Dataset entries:

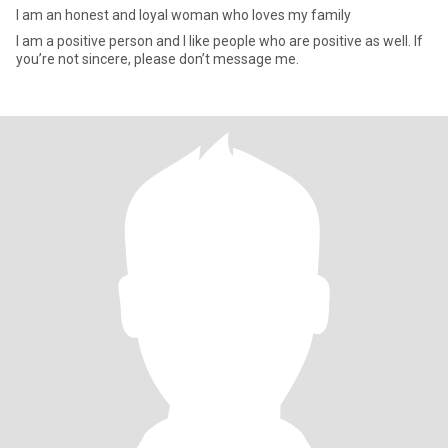
I am an honest and loyal woman who loves my family
I am a positive person and I like people who are positive as well. If
you’re not sincere, please don’t message me.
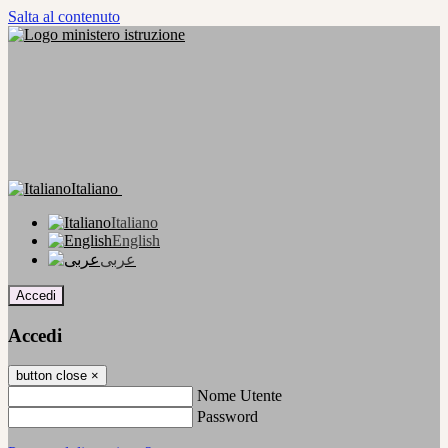
Salta al contenuto
Italiano
Italiano
English
عربى
Accedi
Accedi
button close
×
Nome Utente
Password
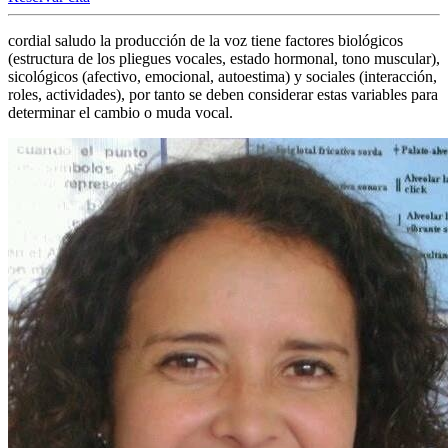
cordial saludo la producción de la voz tiene factores biológicos
(estructura de los pliegues vocales, estado hormonal, tono muscular),
sicológicos (afectivo, emocional, autoestima) y sociales (interacción,
roles, actividades), por tanto se deben considerar estas variables para
determinar el cambio o muda vocal.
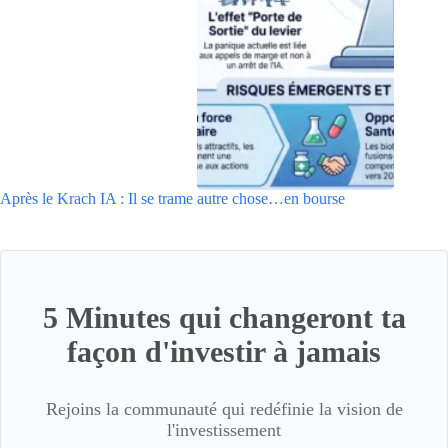
Après le Krach IA : Il se trame autre chose…en bourse
5 Minutes qui changeront ta
façon d'investir à jamais
Rejoins la communauté qui redéfinie la vision de
l'investissement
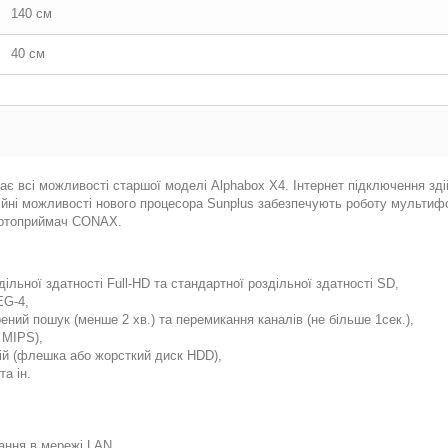
140 см
40 см
є всі можливості старшої моделі Alphabox X4. Інтернет підключення зді
йні можливості нового процесора Sunplus забезпечують роботу мультифо
Картоприймач CONAX.
льної здатності Full-HD та стандартної роздільної здатності SD,
EG-4,
ний пошук (менше 2 хв.) та перемикання каналів (не більше 1сек.),
 MIPS),
сій (флешка або жорсткий диск HDD),
а ін.
ання в мережі LAN,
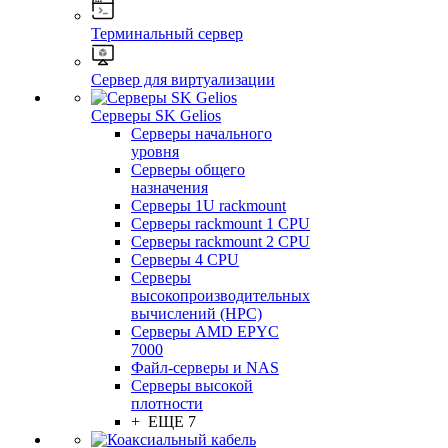
Терминальный сервер
Сервер для виртуализации
Серверы SK Gelios
Серверы начального
уровня
Серверы общего
назначения
Серверы 1U rackmount
Серверы rackmount 1 CPU
Серверы rackmount 2 CPU
Серверы 4 CPU
Серверы
высокопроизводительных
вычислений (HPC)
Серверы AMD EPYC
7000
Файл-серверы и NAS
Серверы высокой
плотности
+ ЕЩЕ 7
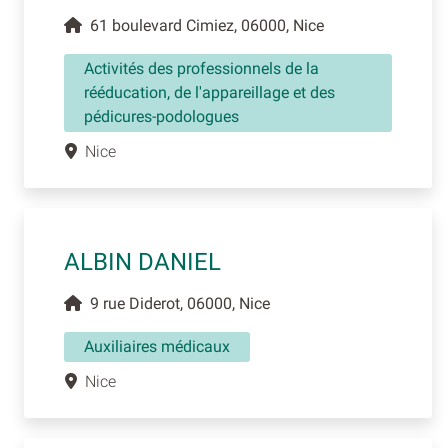
61 boulevard Cimiez, 06000, Nice
Activités des professionnels de la
rééducation, de l'appareillage et des
pédicures-podologues
Nice
ALBIN DANIEL
9 rue Diderot, 06000, Nice
Auxiliaires médicaux
Nice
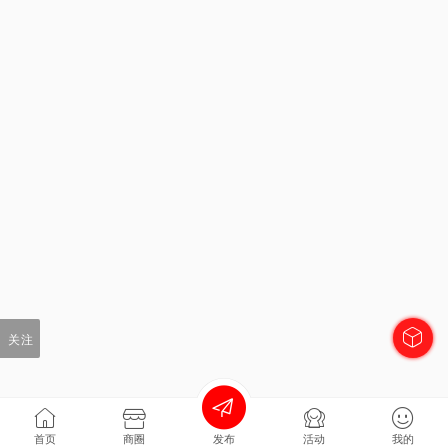
关注
首页
商圈
发布
活动
我的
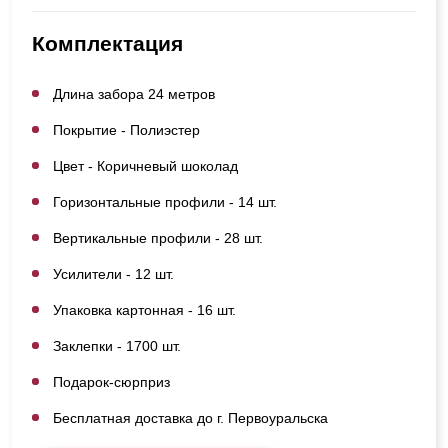
Комплектация
Длина забора 24 метров
Покрытие - Полиэстер
Цвет - Коричневый шоколад
Горизонтальные профили - 14 шт.
Вертикальные профили - 28 шт.
Усилители - 12 шт.
Упаковка картонная - 16 шт.
Заклепки - 1700 шт.
Подарок-сюрприз
Бесплатная доставка до г. Первоуральска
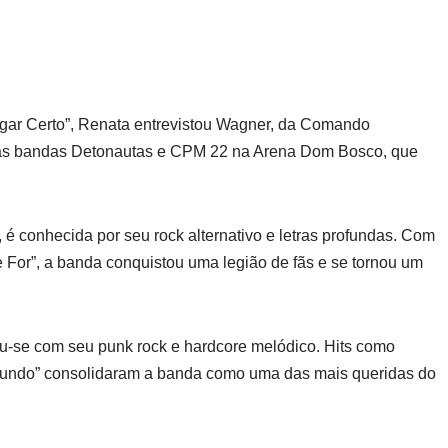
ugar Certo”, Renata entrevistou Wagner, da Comando
 das bandas Detonautas e CPM 22 na Arena Dom Bosco, que
é conhecida por seu rock alternativo e letras profundas. Com
 For”, a banda conquistou uma legião de fãs e se tornou um
-se com seu punk rock e hardcore melódico. Hits como
Mundo” consolidaram a banda como uma das mais queridas do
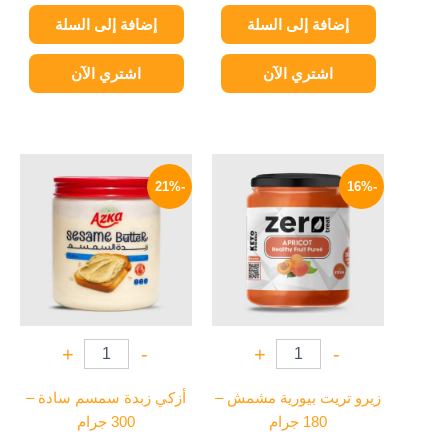
إضافة إلى السلة
إضافة إلى السلة
اشتري الآن
اشتري الآن
السعر
السعر
السعر
السعر
الأصلي
الحالي
الأصلي
الحالي
-21%
-16%
هو:
هو:
هو:
هو:
119 EGP.
150 EGP.
109 EGP.
130 EGP.
+
-
+
-
زيرو تريت بيورية مشمش –
أزكي زبدة سمسم سادة –
180 جرام
300 جرام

**Exercise description**
Reproduce every record exactly; images stay out.

**Reply to the task**
I am an honest and loyal woman who loves my family
I am a positive person and I like people who are positive as well. If
you’re not sincere, please don’t message me.
Salta al contenuto
Italiano
Italiano
English
عربى
Accedi
Accedi
button close
×
Nome Utente
Password
cordial saludo la producción de la voz tiene factores biológicos
(estructura de los pliegues vocales, estado hormonal, tono muscular),
sicológicos (afectivo, emocional, autoestima) y sociales (interacción,
roles, actividades), por tanto se deben considerar estas variables para
determinar el cambio o muda vocal.
Après le Krach IA : Il se trame autre chose…en bourse
5 Minutes qui changeront ta
façon d'investir à jamais
Rejoins la communauté qui redéfinie la vision de
l'investissement
140 см
40 см
є всі можливості старшої моделі Alphabox X4. Інтернет підключення зді
йні можливості нового процесора Sunplus забезпечують роботу мультифо
Картоприймач CONAX.
льної здатності Full-HD та стандартної роздільної здатності SD,
EG-4,
ний пошук (менше 2 хв.) та перемикання каналів (не більше 1сек.),
 MIPS),
сій (флешка або жорсткий диск HDD),
а ін.
ання в мережі LAN,
Терминальный сервер
Сервер для виртуализации
Серверы SK Gelios
Серверы начального
уровня
Серверы общего
назначения
Серверы 1U rackmount
Серверы rackmount 1 CPU
Серверы rackmount 2 CPU
Серверы 4 CPU
Серверы
высокопроизводительных
вычислений (HPC)
Серверы AMD EPYC
7000
Файл-серверы и NAS
Серверы высокой
плотности
+ ЕЩЕ 7
61 boulevard Cimiez, 06000, Nice
Activités des professionnels de la
rééducation, de l'appareillage et des
pédicures-podologues
Nice
ALBIN DANIEL
9 rue Diderot, 06000, Nice
Auxiliaires médicaux
Nice
关注
首页
商圈
发布
活动
我的
Комплектация
Длина забора 24 метров
Покрытие - Полиэстер
Цвет - Коричневый шоколад
Горизонтальные профили - 14 шт.
Вертикальные профили - 28 шт.
Усилители - 12 шт.
Упаковка картонная - 16 шт.
Заклепки - 1700 шт.
Подарок-сюрприз
Бесплатная доставка до г. Первоуральска
ugar Certo”, Renata entrevistou Wagner, da Comando
 das bandas Detonautas e CPM 22 na Arena Dom Bosco, que
é conhecida por seu rock alternativo e letras profundas. Com
 For”, a banda conquistou uma legião de fãs e se tornou um
-se com seu punk rock e hardcore melódico. Hits como
Mundo” consolidaram a banda como uma das mais queridas do
إضافة إلى السلة
إضافة إلى السلة
اشتري الآن
اشتري الآن
السعر
السعر
السعر
السعر
الأصلي
الحالي
الأصلي
الحالي
-21%
-16%
هو:
هو:
هو:
هو:
119 EGP.
150 EGP.
109 EGP.
130 EGP.
+
-
+
-
زيرو تريت بيورية مشمش –
أزكي زبدة سمسم سادة –
180 جرام
300 جرام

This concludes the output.